Doyle is particularly effective as a parodist of the most famous sighting of the age, when the crew of the Daedalus (1848) supposedly had an encounter with a huge, eel-like kraken. Captain M’Quhae, an experienced man of the sea, claimed it had passed so closely that he could see it as clearly as one of his men on deck. Doyle, however, was unimpressed, satirising the creature’s proximity in the bottom panel, which shows the sailors rather too close for comfort as they ride on the serpent’s back: no ambiguity there, the cartoon sarcastically argues. The parody is focused, moreover, by the exact replication of the animal illustrated by an anonymous artist in The Illustrated London News, a joke that must have been relished by Punch readers. Indeed, on this occasion the scepticism chimed with expert opinion. The existence of the Daedalus serpent was challenged in the Times by the palaeontologist Richard Owen, who thought M’Quhae had misidentified a whale; most modern historians believe this to be the case.

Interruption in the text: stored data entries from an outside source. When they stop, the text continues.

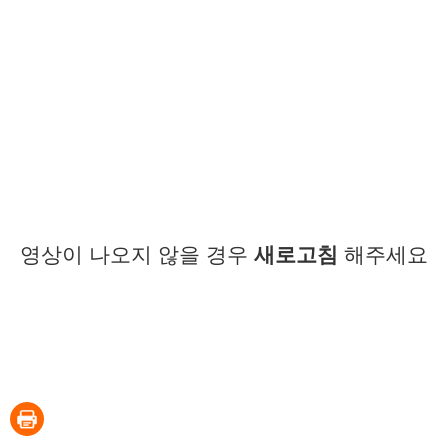
영상이 나오지 않을 경우
새로고침
해주세요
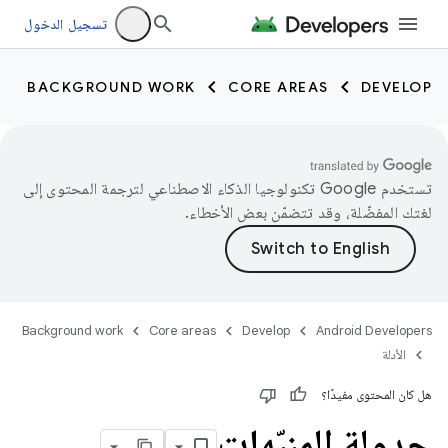
تسجيل الدخول
BACKGROUND WORK
CORE AREAS
DEVELOP
تستخدم Google تكنولوجيا الذكاء الاصطناعي لترجمة المحتوى إلى
لغتك المفضّلة، وقد تتضمّن بعض الأخطاء.
Background work
Core areas
Develop
Android Developers
الأدلة
هل كان المحتوى مفيدًا؟
جدولة المنبّهات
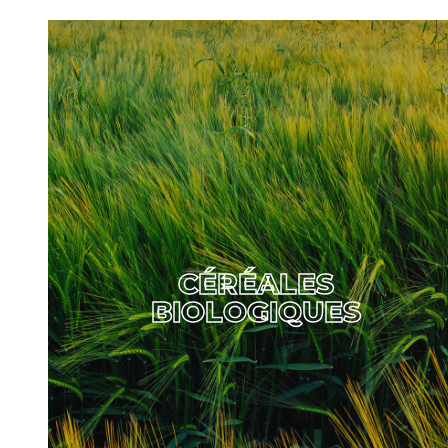
CÉRÉALES
BIOLOGIQUES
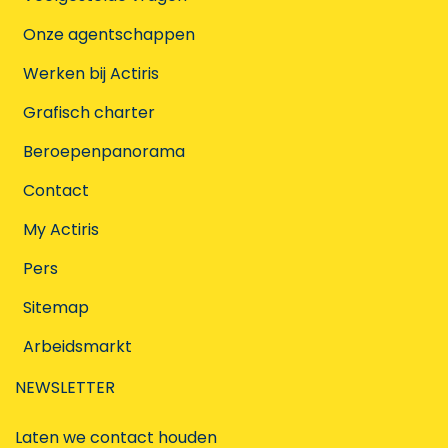
Onze agentschappen
Werken bij Actiris
Grafisch charter
Beroepenpanorama
Contact
My Actiris
Pers
Sitemap
Arbeidsmarkt
NEWSLETTER
Laten we contact houden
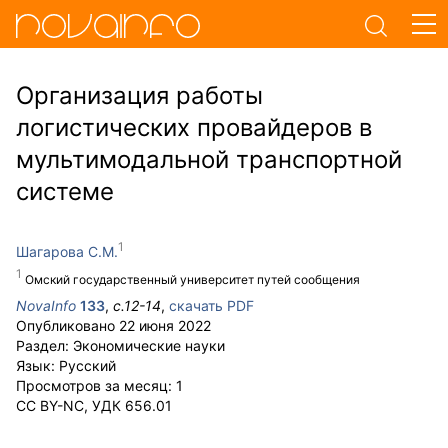
Организация работы
логистических провайдеров в
мультимодальной транспортной
системе
Шагарова С.М.
Омский государственный университет путей сообщения
NovaInfo
133
,
с.
12-14
,
скачать PDF
Опубликовано
22 июня 2022
Раздел:
Экономические науки
Язык:
Русский
Просмотров за месяц:
1
CC BY-NC
,
УДК
656.01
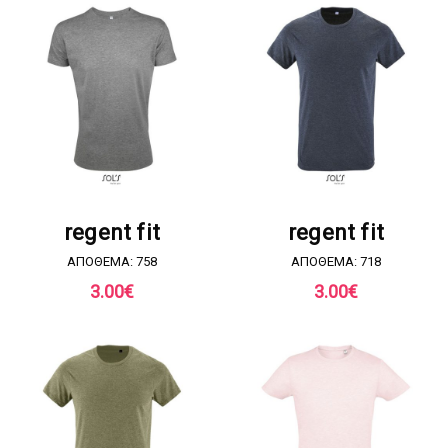
ΖΗΤΗΣΤΕ ΠΡΟΣΦΟΡΑ
ΖΗΤΗΣΤΕ ΠΡΟΣΦΟΡΑ
regent fit
regent fit
ΑΠΟΘΕΜΑ: 758
ΑΠΟΘΕΜΑ: 718
3.00
€
3.00
€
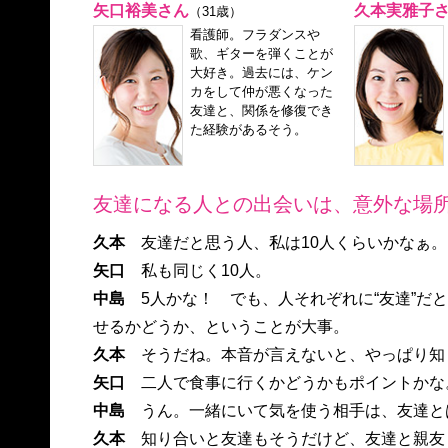
矢口裕美さん
久本実雅子
（31歳）
看護師。フラダンスや
歌、ギターを弾くことが
大好き。過去には、ケン
カをして仲が悪くなった
友達と、関係を修復でき
た経験があるそう。
友達になる人との出会いは、意外な場
久本
友達だと思う人、私は10人くらいかなぁ。
矢口
私も同じく10人。
中島
5人かな！ でも、人それぞれに“友達”だ
せるかどうか、ということが大事。
久本
そうだね。本音が言えないと、やっぱり知
矢口
二人で食事に行くかどうかもポイントかな
中島
うん。一緒にいて気を使う相手は、友達と
久本
知り合いと友達もそうだけど、友達と親友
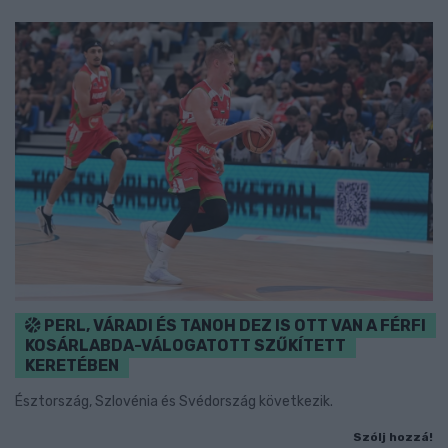
PERL, VÁRADI ÉS TANOH DEZ IS OTT VAN A FÉRFI
KOSÁRLABDA-VÁLOGATOTT SZŰKÍTETT
KERETÉBEN
Észtország, Szlovénia és Svédország következik.
Szólj hozzá!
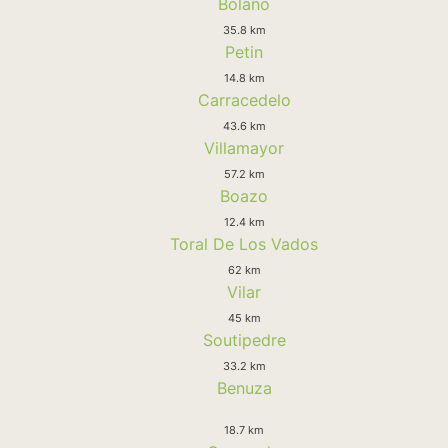
Bolaño
35.8 km
Petin
14.8 km
Carracedelo
43.6 km
Villamayor
57.2 km
Boazo
12.4 km
Toral De Los Vados
62 km
Vilar
45 km
Soutipedre
33.2 km
Benuza
18.7 km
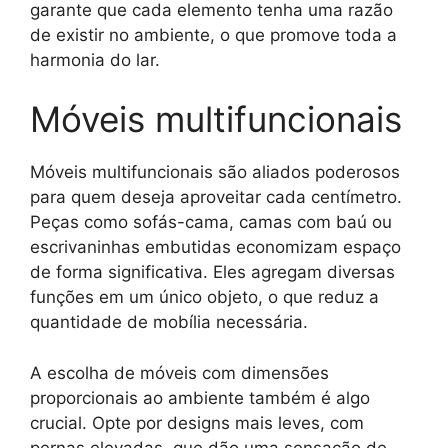
garante que cada elemento tenha uma razão
de existir no ambiente, o que promove toda a
harmonia do lar.
Móveis multifuncionais
Móveis multifuncionais são aliados poderosos
para quem deseja aproveitar cada centímetro.
Peças como sofás-cama, camas com baú ou
escrivaninhas embutidas economizam espaço
de forma significativa. Eles agregam diversas
funções em um único objeto, o que reduz a
quantidade de mobília necessária.
A escolha de móveis com dimensões
proporcionais ao ambiente também é algo
crucial. Opte por designs mais leves, com
pernas elevadas, que dão uma sensação de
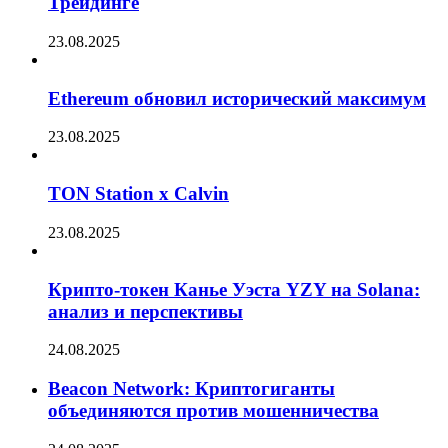
Трейдинге
23.08.2025
Ethereum обновил исторический максимум
23.08.2025
TON Station x Calvin
23.08.2025
Крипто-токен Канье Уэста YZY на Solana:
анализ и перспективы
24.08.2025
Beacon Network: Криптогиганты
объединяются против мошенничества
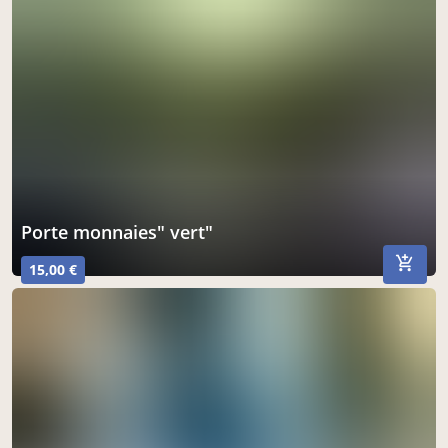
Porte monnaies" vert"
15,00 €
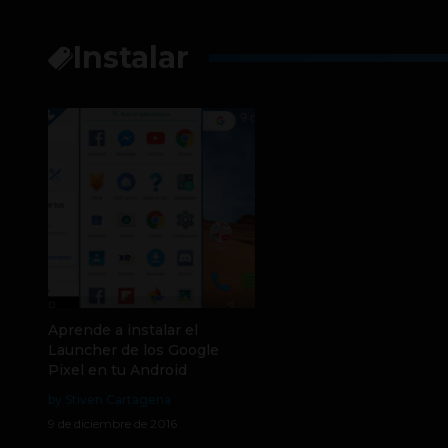
Instalar
Aprende a instalar el
Launcher de los Google
Pixel en tu Android
by Stiven Cartagena
9 de diciembre de 2016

Left: Another view of the celebrated sea-serpent of 1848, as reported by sailors of “The Daedalus”. Illustrated London News. Right: The Phrenological Almanck. Proof engraving by Richard Doyle. [Click on images to enlarge them.]
Doyle’s sea-serpents are thus figured as motifs of multiple significance, acting as ironic observations on the nature of revolution, as travesties of palaeontology, and as satires of naiveté. Embedded in broad, farcical humour which fuses caricature with situation comedy, the images are a penetrating commentary on the foolishness of a febrile decade that was poised between idealism and credulity, fantasy and hard political fact.
Works Cited and Consulted
’The Great Sea-Serpent.’The Illustrated London News. 28 October 1848: 264.
Engen, Rodney. Richard Doyle. Stroud: The Catalpa Press, 1983.
O’Neill, J.P. The Geat Sea-Serpent.New York: Paraview, 2003.
Oudemans, A. C. The Geat Sea-Serpent. Leiden: Brill, 1892.
Punch. London: Bradbury & Evans, 1848–49.
Spielmann, M. H. The History of Punch. London: Cassell, 1895.